October 27, 2006

Let Them Eat Spam

We recently performed some badly-needed upgrades to our mail-handling infrastructure at work. This gave me a chance to, amongst the swearing and threats to rewire various servers into toasters unless they started doing their jobs, twiddle some spam-handling and have a look at the results. One of the things I'd been curious about was the degree to which our use of blackhole lists affected the amount of spam hitting us, given the recent brouhaha over the Spamhaus lawsuit and various claims from various folks about their effectiveness.

The following graphs are 12-hr snapshots of Upgrade Day. Note that this system is not our primary MTA, but is one of our front-end mail scanners; in other words, it is the first system to see the mail. Furthermore, this system is purely a mail receiver; the 'Sent' messages are those which are accepted into the company and 'sent on' to internal-facing mail handling. This is why Received and Send track so very well.

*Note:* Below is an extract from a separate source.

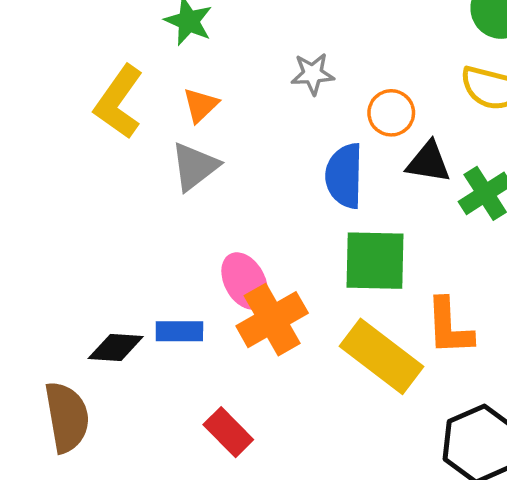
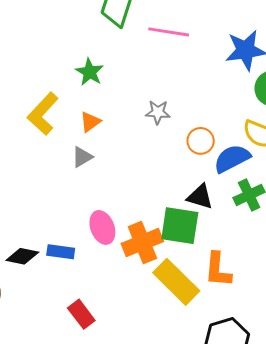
black triangle: (428, 162) -> (200, 197), moved
gray triangle: (195, 166) -> (82, 157), size x0.7
blue semicircle: (344, 176) -> (232, 159), moved, turned 54
orange cross: (272, 320) -> (142, 242), moved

The time of change is fairly easy to spot.

Message Traffic

There were two changes made to mail handling on this host at the same time, which makes this graph not nearly as clean or useful an indicator. We turned on the use of rbl-xbl.spamhaus.com in the SMTP handshake phase, and we implemented postgrey greylisting at the same time. We had always been doing some fairly aggressive SMTP HELO/EHLO checking. Here's a graph showing what happened to the 'bad' mail over the same time period. Note the scale difference (msgs/min).

Bounces and rejects

Note that 'rejected' takes a sharp, sharp upturn, and bounces (which usually indicate the mail got through the format checking but were addressed to illicit addresses) drop way off. In other words, we start catching that stuff prior to queueing, which is what we wanted - having to do postqueue checks is more expensive by far (I'm assuming, at the moment, that REJECT indicators in mailgraph are prequeue given that that's what our log entries are for - NOQUEUE: reject - and that bounces indicate it was in fact queued before being checked and returned, but I may be wrong). The one thing I need to check is whether the initial greylisting straightarm is caught by these graphs as a REJECT, or if the Defer is handled differently.

So these graphs aren't worth much from a 'make your point scientificially' standpoint. They are enough to make me shake my head at the spamflow in.

Oh, yeah - there's no virus scan done on this particular machine. Also, it's not the only front-end mailscanner/MX, so while any initial dip in traffic could simply be due to the half-hour interrupt causing inbound servers to cycle elsewhere in the MX tree, that should have evened out over time considering that all of them got the same changes at roughly the same time.